Ketika Harry Kane terakhir berada di Siprus, dia berhasil mencetak gol dalam kemanangan 2-1 atas AEL Limassol di Liga Europa. Tanggalnya adalah 21 Agustus 2014 silam dan itu adalah gol pertamanya di bawah Mauricio Pochettino dan yang keenam untuk klub tersebut.

Kali ini dirinya muncul dengan menjadi tokoh utama pertandingan dengan torehan hat-trick, setelah menenggelamkan Apoel Nicosia di Liga Champions dengan tendangan keras yang sempurna, kaki kiri, kaki kanan, dan sundulan kepala, dalam urutan gol tersbeut, dan statistik menunjukkan bahwa penuerang tersebut saat ini telah menorehkan 108 gol untuk Tottenham Hotspurs.

Dalam kurun waktu kurang dari tiga tahun, Kane telah pergi daru harapan pemain muda menjadi salah satu pemain yang paling ditakuti di Eripa dan ini adalah pernyataan terakhir yang dia ciptakan.

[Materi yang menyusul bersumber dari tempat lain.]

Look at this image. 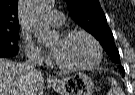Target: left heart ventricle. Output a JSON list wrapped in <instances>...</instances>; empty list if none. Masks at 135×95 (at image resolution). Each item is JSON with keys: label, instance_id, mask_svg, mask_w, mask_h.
Masks as SVG:
<instances>
[{"label": "left heart ventricle", "instance_id": "b2bd125f", "mask_svg": "<svg viewBox=\"0 0 135 95\" xmlns=\"http://www.w3.org/2000/svg\"><path fill=\"white\" fill-rule=\"evenodd\" d=\"M50 28L55 29L53 26ZM52 47L57 50L56 59L67 65L90 63L97 55L92 42L83 35L69 38L58 36L52 41Z\"/></svg>", "mask_w": 135, "mask_h": 95}]
</instances>
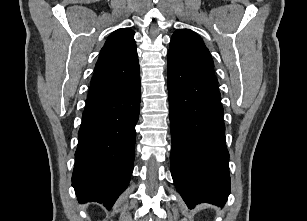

Tidak ada yang bisa meramalkannya melawan Limassol, dengan Pochettino mengakui hal sebesar itu, tapi langkah demi langkah dan sasaran demi sasaran Kane telah menulis kenaikan yang paling luar biasa. Ini, ingat adalah seorang pemain yang pernah perjuang dengan dipinjamkan ke Norwich City dan Leicester City.

Terkadang lebih baik membiarkan angka-angka tersebut berbicara. Pemain internasional Inggris saat ini memiliki tujuh gol dalam lima pertandingan Liga Champions dan hat-trick yang dia ciptakan menunjukkan bahwa dia berhasil mencatatkan 11 gol dalam tujuh penampilan dirinya untuk klub dan negara pada bulan ini.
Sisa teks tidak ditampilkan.